● Problem
From the line containing "Bylaws (115, 279)" to the end of the records below, both included, every line should be repeated exactly; pictures should be dropped.

● Provided data
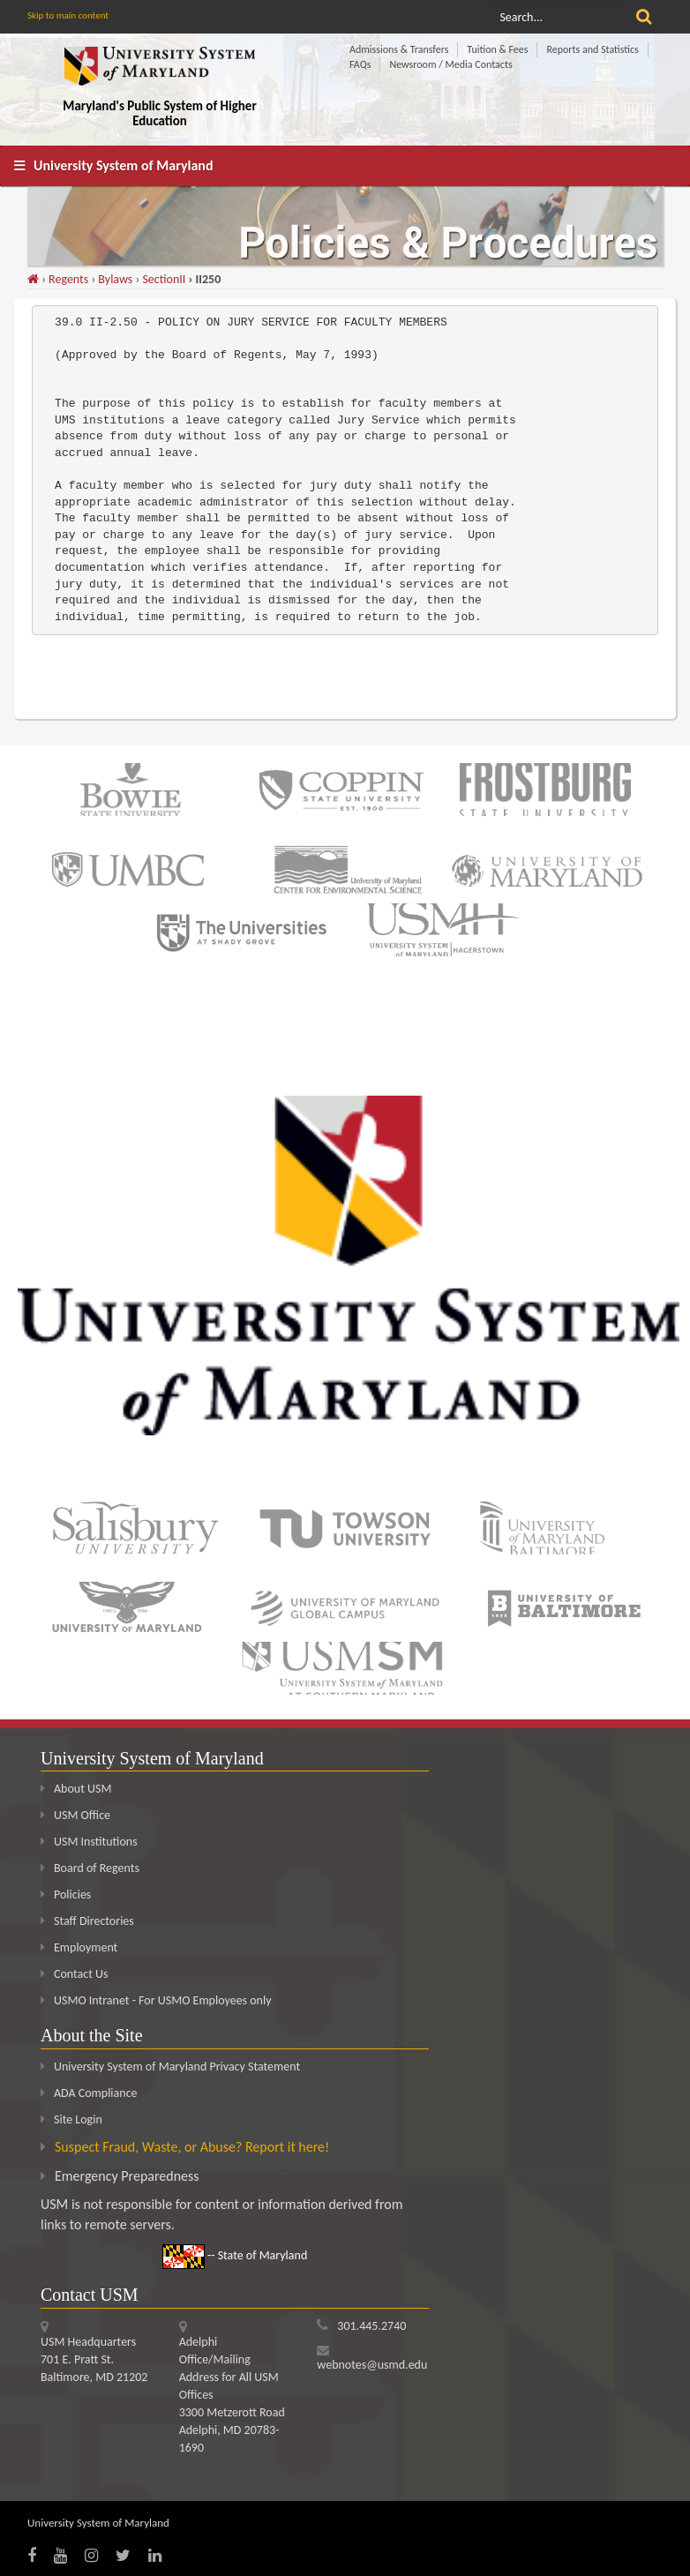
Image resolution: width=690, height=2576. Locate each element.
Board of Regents (90, 1868)
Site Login (78, 2119)
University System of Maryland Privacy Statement (177, 2066)
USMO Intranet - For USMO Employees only (156, 2000)
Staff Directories (87, 1920)
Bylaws (115, 279)
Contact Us (75, 1973)
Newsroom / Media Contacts (450, 64)
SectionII (163, 279)
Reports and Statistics (592, 49)
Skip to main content (68, 15)
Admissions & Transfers (398, 49)
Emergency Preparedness (127, 2176)
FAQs (360, 64)
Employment (79, 1947)
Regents (68, 279)
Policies (66, 1894)
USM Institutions (89, 1841)
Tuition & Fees (497, 49)
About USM (76, 1788)
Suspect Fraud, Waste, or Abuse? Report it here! (192, 2146)
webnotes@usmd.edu (372, 2364)
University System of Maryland (124, 165)
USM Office (75, 1815)
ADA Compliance (96, 2093)
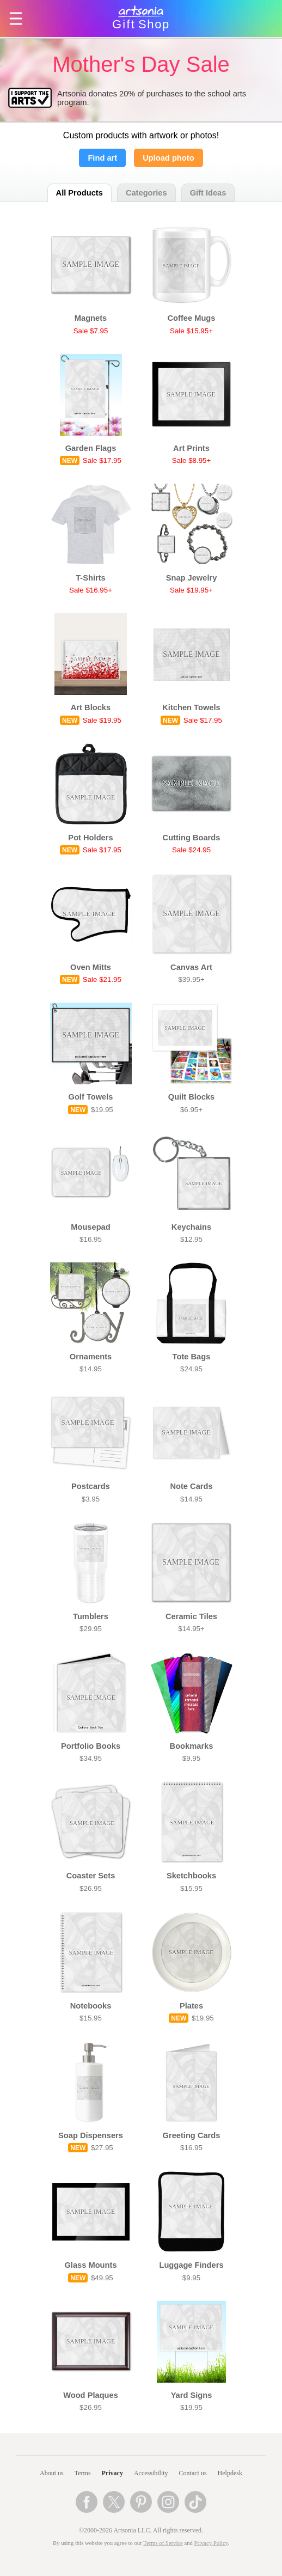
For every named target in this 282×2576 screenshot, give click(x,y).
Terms (83, 2473)
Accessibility (151, 2473)
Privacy (112, 2473)
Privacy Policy (211, 2543)
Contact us (193, 2473)
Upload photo (168, 158)
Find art (102, 158)
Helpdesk (230, 2473)
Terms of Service (163, 2543)
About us (52, 2473)
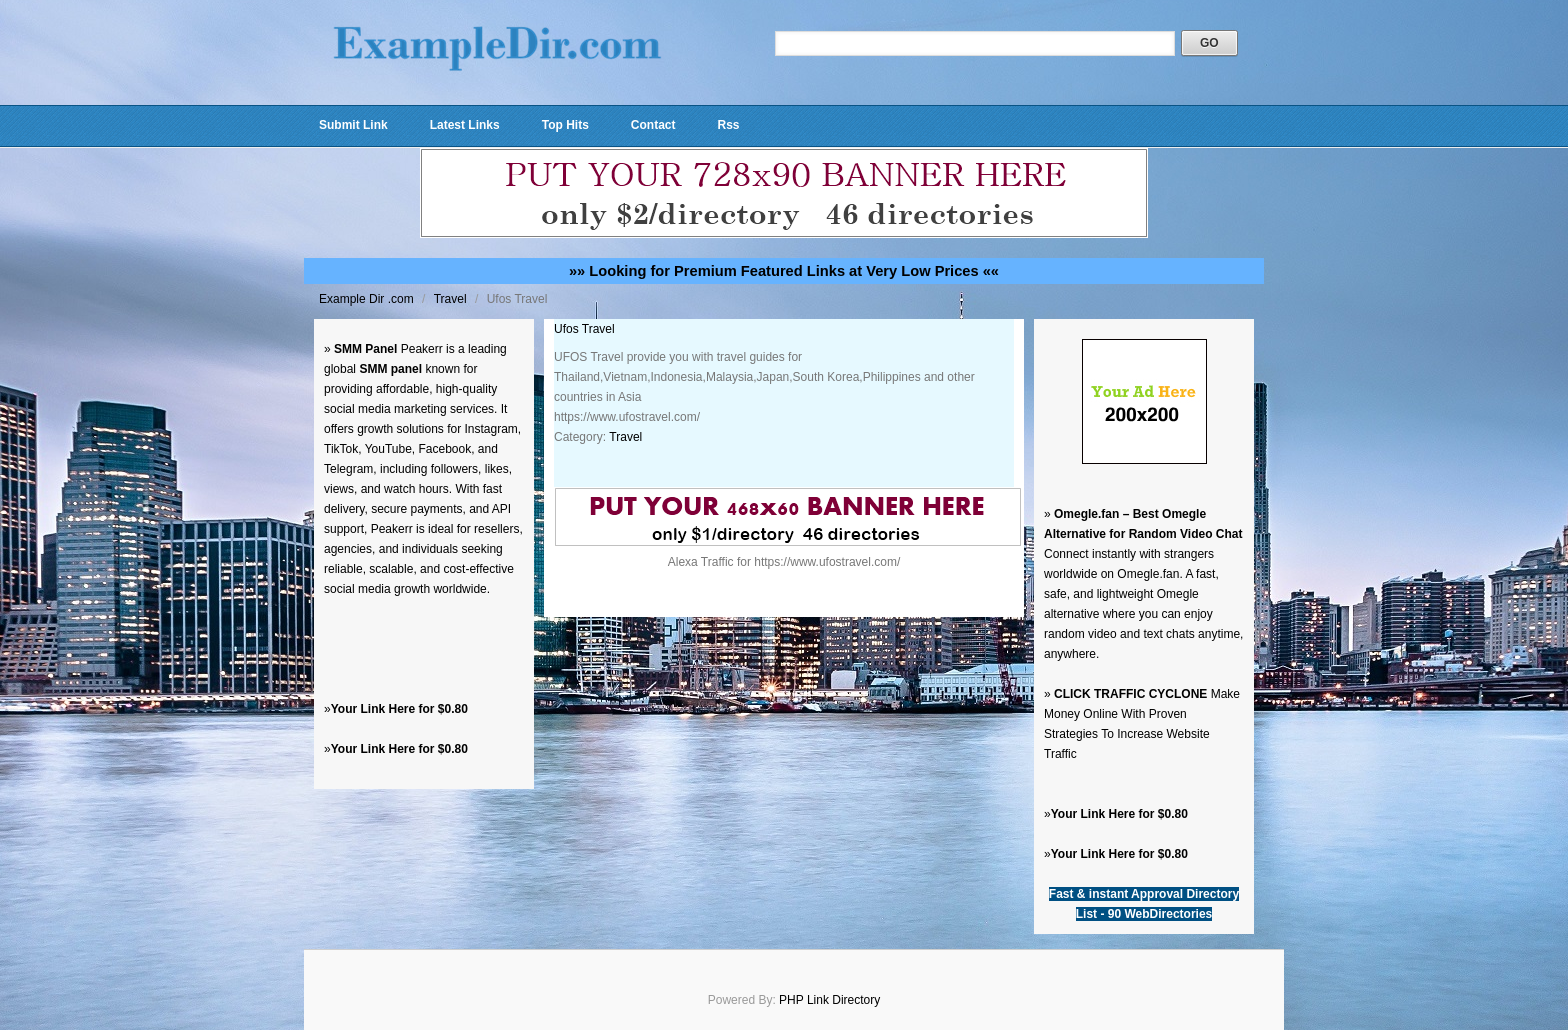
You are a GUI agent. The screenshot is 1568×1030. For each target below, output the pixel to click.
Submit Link (353, 125)
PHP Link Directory (829, 1000)
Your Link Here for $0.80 (399, 709)
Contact (653, 125)
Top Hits (565, 125)
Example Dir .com (368, 299)
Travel (452, 299)
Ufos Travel (584, 329)
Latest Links (465, 125)
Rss (728, 125)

● Solution to this problem
Bylaws (115, 279)
Contact Us (75, 1973)
Newsroom / Media Contacts (450, 64)
SectionII (163, 279)
Reports and Statistics (592, 49)
Skip to main content (68, 15)
Admissions & Transfers (398, 49)
Emergency Preparedness (127, 2176)
FAQs (360, 64)
Employment (79, 1947)
Regents (68, 279)
Policies (66, 1894)
USM Institutions (89, 1841)
Tuition & Fees (497, 49)
About USM (76, 1788)
Suspect Fraud, Waste, or Abuse? Report it here! (192, 2146)
webnotes@usmd.edu (372, 2364)
University System of Maryland (124, 165)
USM Office (75, 1815)
ADA Compliance (96, 2093)
For every named target in this 282×2576 screenshot, give click(x,y).
Terms (83, 2473)
Accessibility (151, 2473)
Privacy (112, 2473)
Privacy Policy (211, 2543)
Contact us (193, 2473)
Upload photo (168, 158)
Find art (102, 158)
Helpdesk (230, 2473)
Terms of Service (163, 2543)
About us (52, 2473)
You are a GUI agent. The screenshot is 1568×1030. For each target below, output the pixel to click.
Submit Link (353, 125)
PHP Link Directory (829, 1000)
Your Link Here for $0.80 (399, 709)
Contact (653, 125)
Top Hits (565, 125)
Example Dir .com (368, 299)
Travel (452, 299)
Ufos Travel (584, 329)
Latest Links (465, 125)
Rss (728, 125)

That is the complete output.